What is the RF design of a wireless charging system using focused microwave beams?
Microwave Beam Wireless Charging
Microwave beam power transfer has been demonstrated over decades, from William Brown's helicopter experiment (1964, 2.45 GHz, 20 kW) to modern drone charging and space solar power concepts.
- Performance verification: confirm specifications against the application requirements before finalizing the design
- Environmental factors: temperature range, humidity, and vibration affect long-term reliability and parameter drift
- Cost vs. performance: evaluate whether the application demands premium components or standard commercial grades
- Interface compatibility: verify impedance, connector type, and mechanical form factor match the system architecture
Frequently Asked Questions
Is this safe?
Safety considerations: the microwave beam power density must not exceed human exposure limits. IEEE C95.1 / ICNIRP limits: 10 mW/cm² (occupational) and 1 mW/cm² (general public) at 2.45 GHz for continuous exposure. For a 1 kW beam at 10 m range, focused to a 30 cm spot: power density approximately 1.4 W/cm² (140× above the public limit). Safety measures: exclusion zones (keep people out of the beam path), beam interruption detection (if a person or object enters the beam, reduce or shut off the power immediately; use radar or infrared sensors to detect intrusion), and diffuse/defocused beam (spread the power over a larger area to reduce the power density below safety limits, at the cost of lower efficiency).
What frequencies are best?
2.45 GHz: the most widely used frequency for WPT. Excellent atmospheric propagation. Large rectenna elements. High rectification efficiency (greater than 80%). ISM band globally. 5.8 GHz: smaller antennas and rectennas (1/2 the size of 2.45 GHz). Slightly higher atmospheric loss. Good rectification efficiency (greater than 70%). Less interference than 2.45 GHz (fewer ISM devices). 24 GHz: much smaller antennas. Suited for short-range high-density power transfer. Higher atmospheric loss. Rectification efficiency: 50-70%. For long range: 2.45 GHz is optimal (lowest atmospheric loss, highest rectification efficiency). For compact systems: 5.8 GHz or 24 GHz.

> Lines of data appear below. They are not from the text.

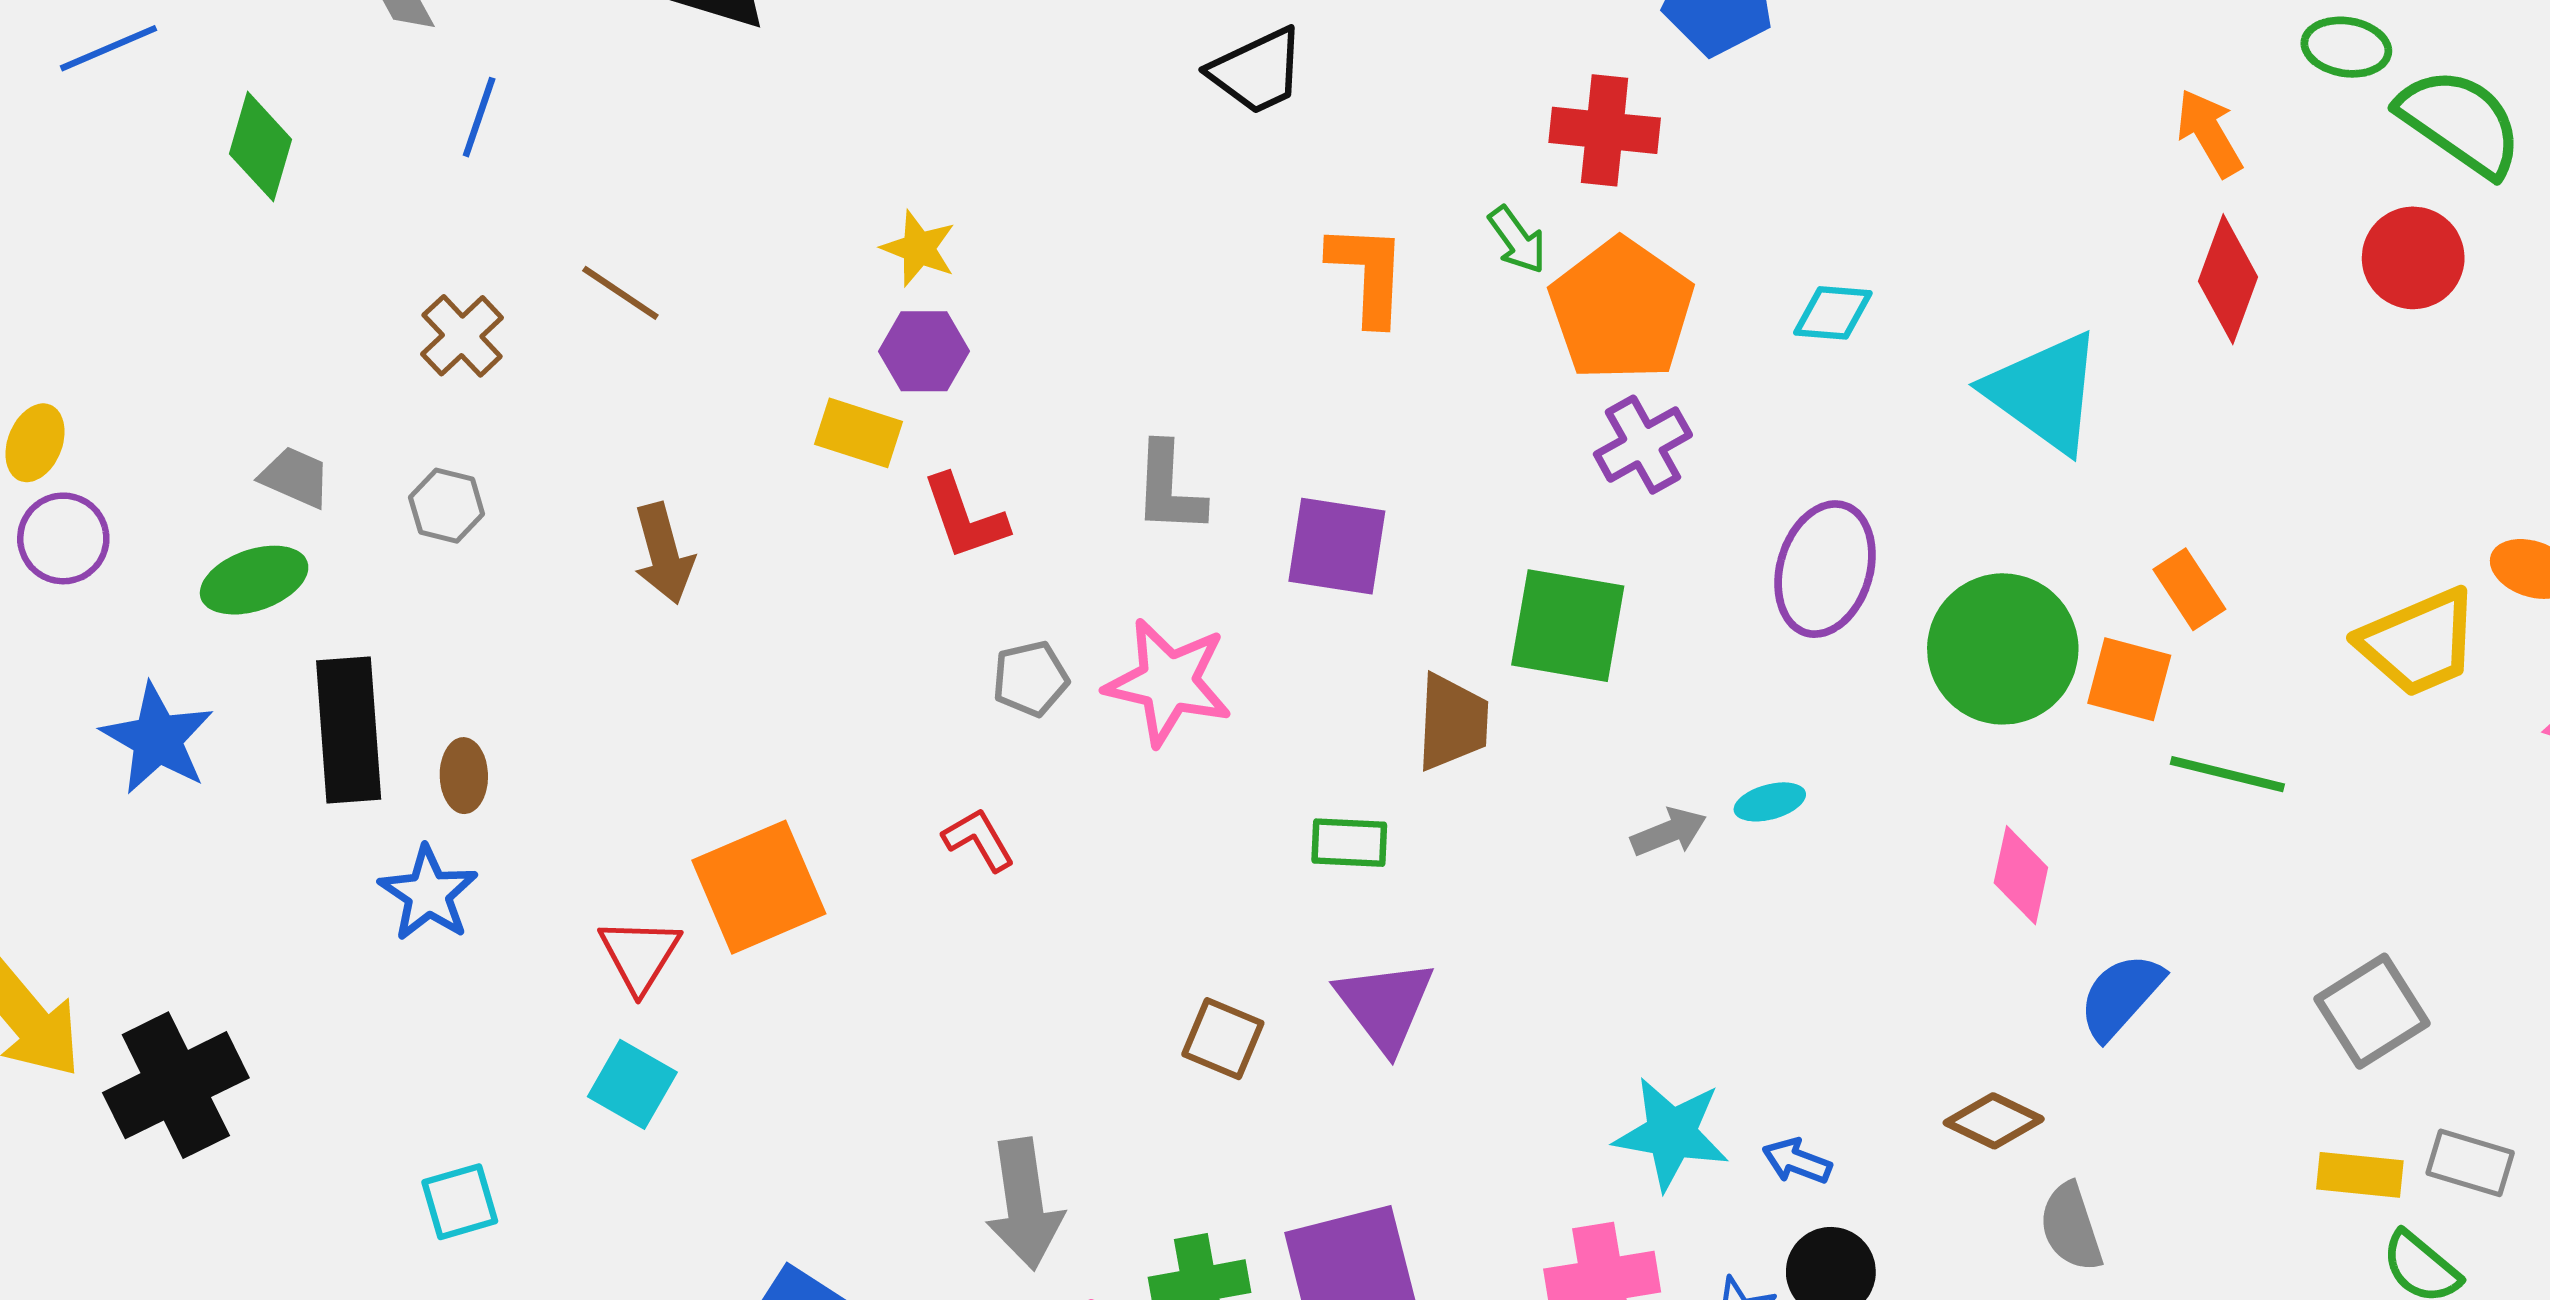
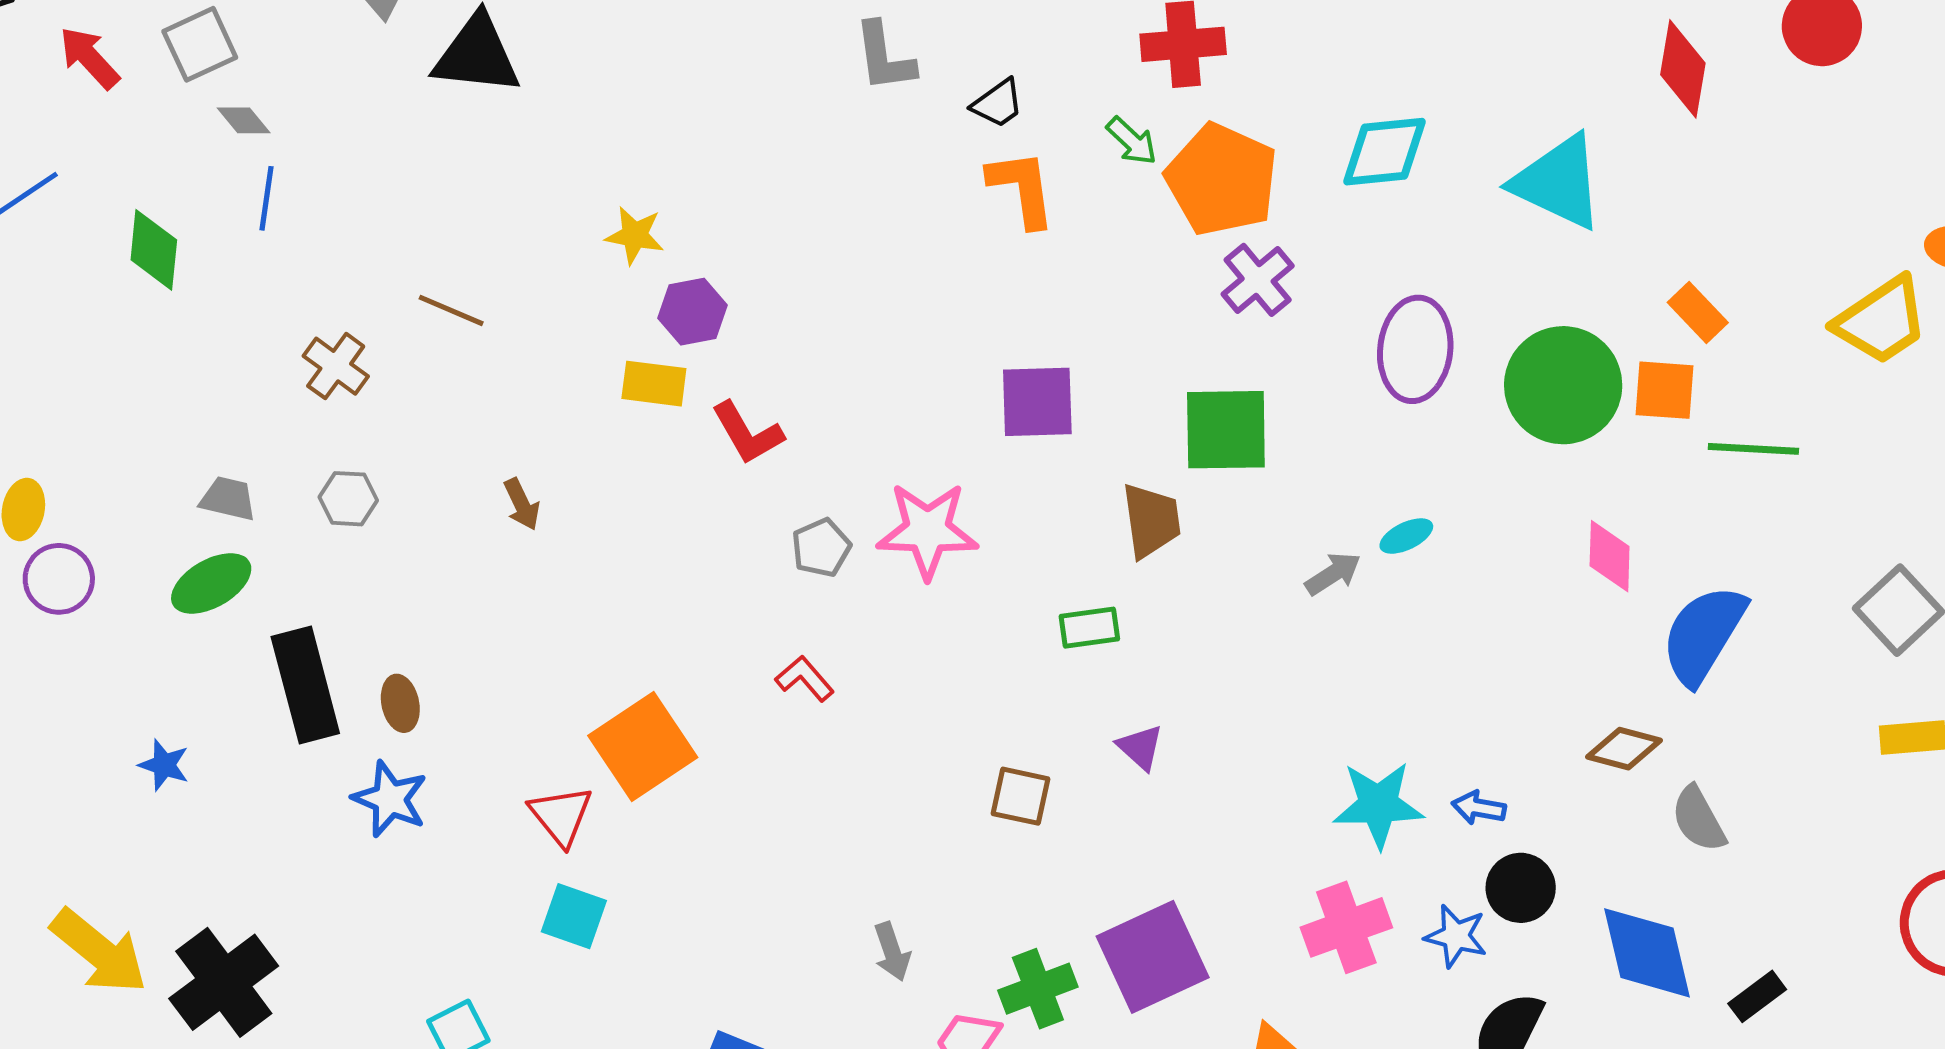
black trapezoid: (1257, 71) -> (998, 103), moved, size x0.7
blue line: (479, 117) -> (266, 198), moved
yellow star: (919, 248) -> (635, 235), moved
cyan diamond: (1833, 313) -> (1385, 152), size x1.5
gray L-shape: (1169, 488) -> (884, 57), moved
brown arrow: (664, 553) -> (522, 504), size x0.7
blue star: (157, 739) -> (164, 765), moved, size x0.6
blue semicircle: (2121, 996) -> (1703, 635), size x1.4
purple triangle: (1385, 1005) -> (1140, 747), size x0.6
gray arrow: (1024, 1204) -> (892, 952), size x0.6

What about space solar power?
Space solar power (SSP): a satellite in GEO orbit collects sunlight (1.36 kW/m², available 24/7), converts it to electricity with solar panels, converts the electricity to microwaves (2.45 or 5.8 GHz), and beams it to a ground rectenna. The ground rectenna converts the microwave beam to DC power. Scale: a 1 GW SSP satellite would require: approximately 5 km² of solar panels in orbit, a 1 km diameter transmit phased array, and a 5-10 km diameter ground rectenna. Studies: NASA, JAXA, ESA, and China have active SSP research programs. China has announced plans for a demonstration SSP satellite by 2035. The main challenge: the cost of launching the massive satellite infrastructure. With declining launch costs (SpaceX Starship): SSP may become economically viable.